Figure 3. Variation in voltage with cycle number during the charging stage.

As also observed in Figure 3, with increasing charge cycles, the area enclosed by the CC-phase voltage curve and the time axis shifts leftward and shows a monotonic decreasing trend, indicating a gradual reduction in the energy charged during the CC phase. Overall, the total energy delivered during the entire CC charging stage progressively decreases. Based on this observation, the area enclosed by the voltage curve (from 3.9 V to 4.2 V) and the time axis—specifically, the area under the constant-voltage charging segment—is extracted as the second health feature, denoted as HF2.

Figure 4 illustrates the variation trend of current during the charging process across different cycle numbers. The results demonstrate that the current drops to the cutoff value more rapidly. The current curve shifts leftward, reflecting a continuous reduction in the CC charging duration and a corresponding extension of the constant-voltage (CV) charging time. The most significant changes occur within the current range from 1.5 A down to 0.6 A during the CV phase. Therefore, the area enclosed by the current curve (from 1.5 A to 0.6 A) and the time axis—representing the area under the constant-current fading segment during CV charging—is selected as the third health feature, denoted as HF3.

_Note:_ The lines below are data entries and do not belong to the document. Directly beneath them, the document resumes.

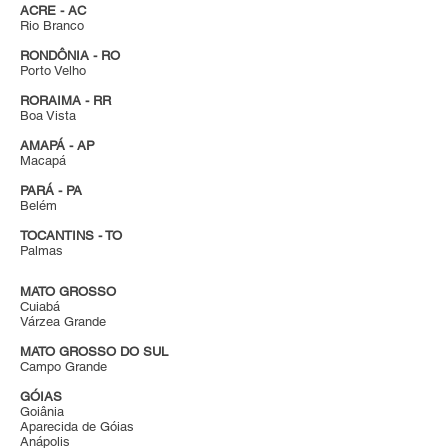
ACRE - AC
Rio Branco
RONDÔNIA - RO
Porto Velho
RORAIMA - RR
Boa Vista
AMAPÁ - AP
Macapá
PARÁ - PA
Belém
TOCANTINS - TO
Palmas
MATO GROSSO
Cuiabá
Várzea Grande
MATO GROSSO DO SUL
Campo Grande
GÓIAS
Goiânia
Aparecida de Góias
Anápolis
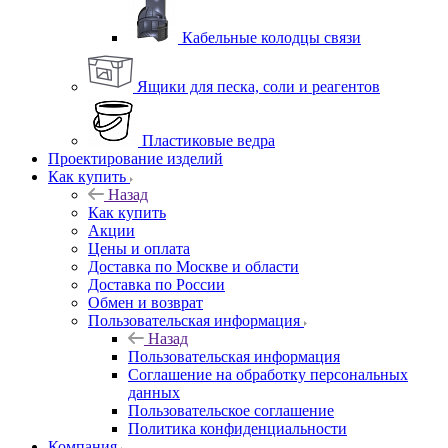
Кабельные колодцы связи
Ящики для песка, соли и реагентов
Пластиковые ведра
Проектирование изделий
Как купить
Назад
Как купить
Акции
Цены и оплата
Доставка по Москве и области
Доставка по России
Обмен и возврат
Пользовательская информация
Назад
Пользовательская информация
Соглашение на обработку персональных
данных
Пользовательское соглашение
Политика конфиденциальности
Компания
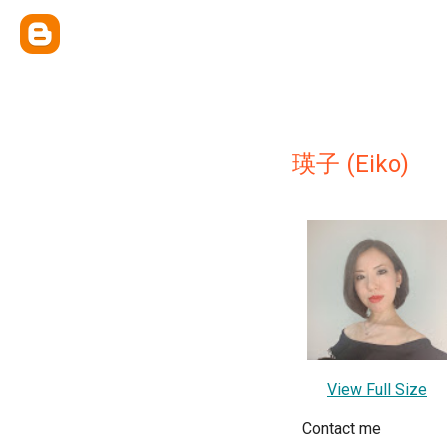
瑛子 (Eiko)
View Full Size
Contact me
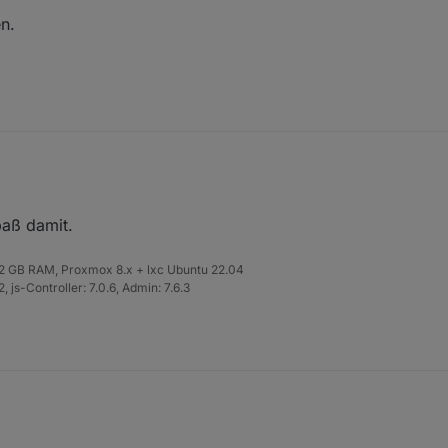
en.
sehen.
paß damit.
 32 GB RAM, Proxmox 8.x + lxc Ubuntu 22.04
 js-Controller: 7.0.6, Admin: 7.6.3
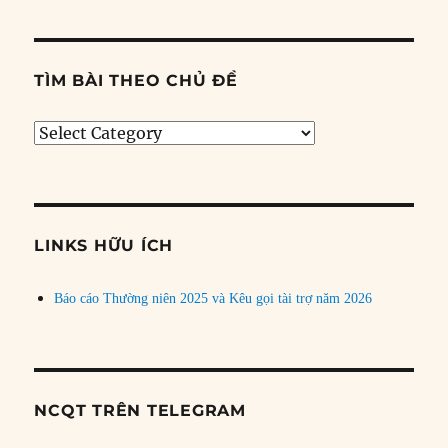
TÌM BÀI THEO CHỦ ĐỀ
Tìm
bài
theo
chủ
đề
LINKS HỮU ÍCH
Báo cáo Thường niên 2025 và Kêu gọi tài trợ năm 2026
NCQT TRÊN TELEGRAM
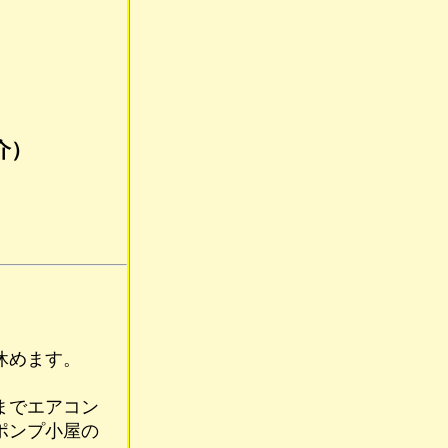
介）
休めます。
までエアコン
ポンプ小屋の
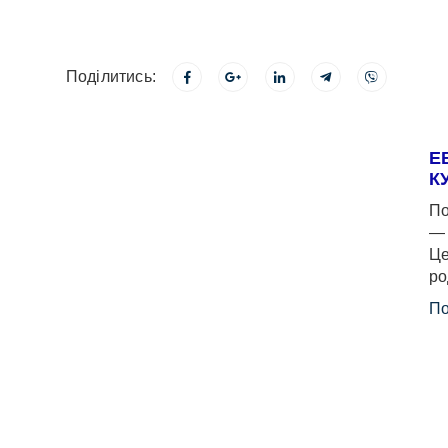
Поділитись:
Е
К
По
— 
Це
ро
По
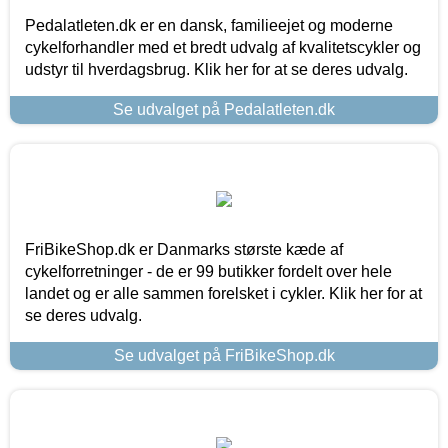
Pedalatleten.dk er en dansk, familieejet og moderne
cykelforhandler med et bredt udvalg af kvalitetscykler og
udstyr til hverdagsbrug. Klik her for at se deres udvalg.
Se udvalget på Pedalatleten.dk
FriBikeShop.dk er Danmarks største kæde af
cykelforretninger - de er 99 butikker fordelt over hele
landet og er alle sammen forelsket i cykler. Klik her for at
se deres udvalg.
Se udvalget på FriBikeShop.dk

Figure 4. Variation in current with cycle number during the charging stage.

Temperature is a critical environmental factor influencing the reliability and safety of lithium-ion batteries, with its variation significantly affecting the aging process. Battery temperature changes primarily stem from ohmic heating and heat generated by internal electrochemical reactions. Figure 5 illustrates the temperature profiles during the charging process under different cycle numbers. During the CC charging phase, the battery temperature initially decreases before rising continuously until the end of this phase. The initial temperature drop can be attributed to the reversible thermal associated with lithium-ion intercalation/deintercalation process; subsequently, the temperature steadily increases and peaks, primarily corresponding to the dominant role of irreversible heat generation process. In the CV phase, the battery temperature gradually decreases due to the continuous irreversible exothermic reaction, eventually approaching the ambient temperature.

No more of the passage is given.